# GloFish?



## hannah16 (Mar 3, 2011)

I don't think GloFish can be placed with bettas (Male or female) but I just wanted to ask if its possible? 

No one be negative please, its just a question.


----------



## Sweeda88 (Dec 6, 2010)

They can, but you need quite a big tank (15 gallons) because they're SUPER active.


----------



## hannah16 (Mar 3, 2011)

Would they do better with a male betta or a few females?


----------



## Sweeda88 (Dec 6, 2010)

I'm not sure.


----------



## Dragonlady (Nov 29, 2010)

It is possible to keep glofish with bettas, but glofish are schooling fish and need to be in groups of at least 3 ore more with plenty of room to swim. In the past, I have kept a group of glofish with a single male betta in a 20 gallon.

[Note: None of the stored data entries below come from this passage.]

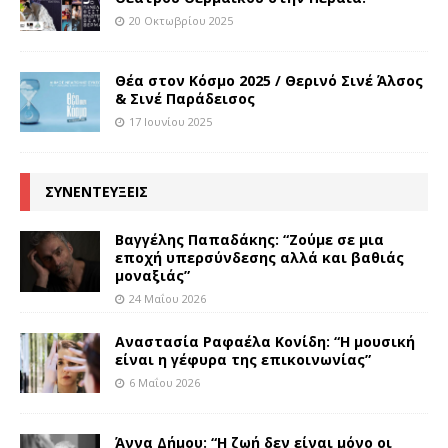
20 Οκτωβρίου 2025
Θέα στον Κόσμο 2025 / Θερινό Σινέ Άλσος
& Σινέ Παράδεισος
17 Ιουνίου 2025
ΣΥΝΕΝΤΕΥΞΕΙΣ
Βαγγέλης Παπαδάκης: “Ζούμε σε μια
εποχή υπερσύνδεσης αλλά και βαθιάς
μοναξιάς”
24 Μαΐου 2026
Αναστασία Ραφαέλα Κονίδη: “Η μουσική
είναι η γέφυρα της επικοινωνίας”
6 Μαΐου 2026
Άννα Δήμου: “Η ζωή δεν είναι μόνο οι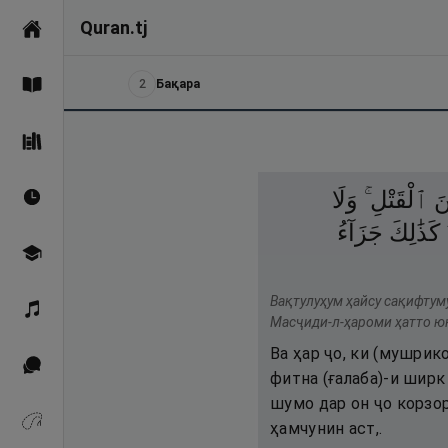
Quran.tj
Асосӣ
2
Бақара
Қуръон
Саҳеҳи Бухорӣ
َ
ٱلْقَتْلِ ۚ
وَلَا
Вақтҳои намоз
كَذَٰلِكَ
جَزَآءُ
Омӯзиш
Вақтулуҳум ҳайсу сақифтуму
Қироат
Масҷиди-л-ҳароми ҳатто юқ
Ва ҳар ҷо, ки (мушрик
Иқтибосҳо аз Қуръон
фитна (ғалаба)-и ширк
шумо дар он ҷо корзор
Зикрҳо
ҳамчунин аст,.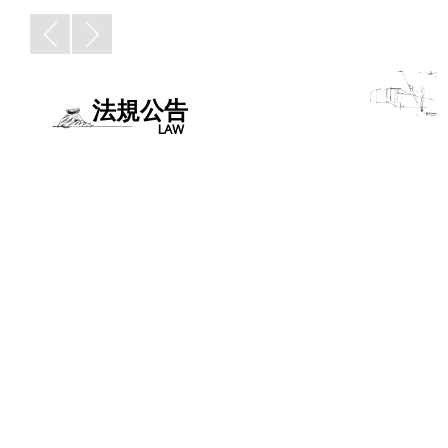
法規公告
LAW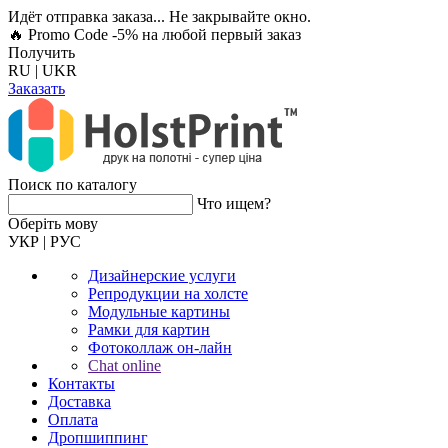
Идёт отправка заказа... Не закрывайте окно.
🔥 Promo Code -5%
на любой первый заказ
Получить
RU
|
UKR
Заказать
Поиск по каталогу
Что ищем?
Оберiть мову
УКР
|
РУС
Дизайнерские услуги
Репродукции на холсте
Модульные картины
Рамки для картин
Фотоколлаж он-лайн
Chat online
Контакты
Доставка
Оплата
Дропшиппинг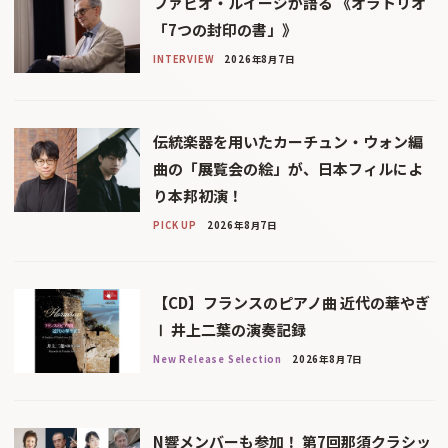
ファビオ・ルイージが語る 《オラトリオ
「7つの封印の書」》
INTERVIEW
2026年8月7日
伝統楽器を用いたカーチュン・ウォン編
曲の「展覧会の絵」が、日本フィルによ
り本邦初演！
PICK UP
2026年8月7日
【CD】フランスのピアノ曲 近代の華やぎ
Ⅰ 井上二葉の演奏記録
New Release Selection
2026年8月7日
N響メンバーも参加！ 第7回那須クラシッ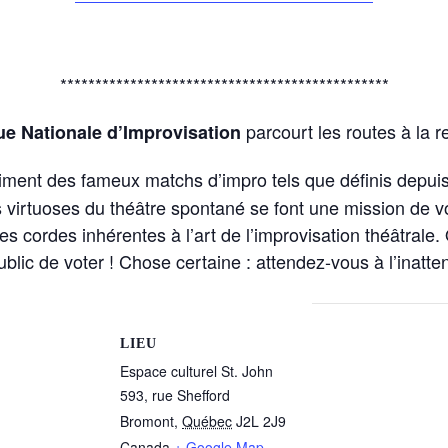
***********************************************
parcourt les routes à la r
e Nationale d’Improvisation
 aiment des fameux matchs d’impro tels que définis depui
 virtuoses du théâtre spontané se font une mission de 
s cordes inhérentes à l’art de l’improvisation théâtrale. 
blic de voter ! Chose certaine : attendez-vous à l’inat
LIEU
Espace culturel St. John
593, rue Shefford
Bromont
,
Québec
J2L 2J9
Canada
+ Google Map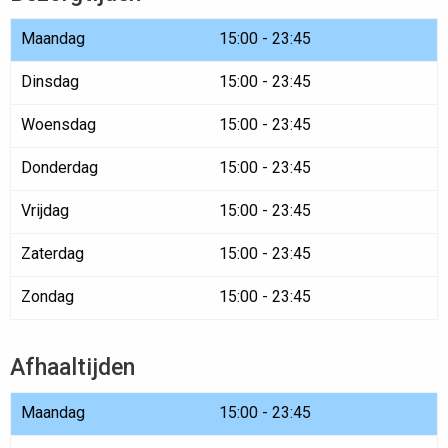
Maandag
15:00 - 23:45
Dinsdag
15:00 - 23:45
Woensdag
15:00 - 23:45
Donderdag
15:00 - 23:45
Vrijdag
15:00 - 23:45
Zaterdag
15:00 - 23:45
Zondag
15:00 - 23:45
Afhaaltijden
Maandag
15:00 - 23:45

Honestly, the glofish seemed to annoy him.... although they did not nip his fins. It depends on the fish and how your tank is set up I guess. I do think glofish are less aggressive than regular zebra danios.


----------



## Dragonlady (Nov 29, 2010)

hannah16 said:


> Would they do better with a male betta or a few females?


 
Female bettas tend to be more sociable and less aggressive with other fish than male bettas if that helps. It really depends on the fish. Each betta seems to have a unique temperament and personality.


----------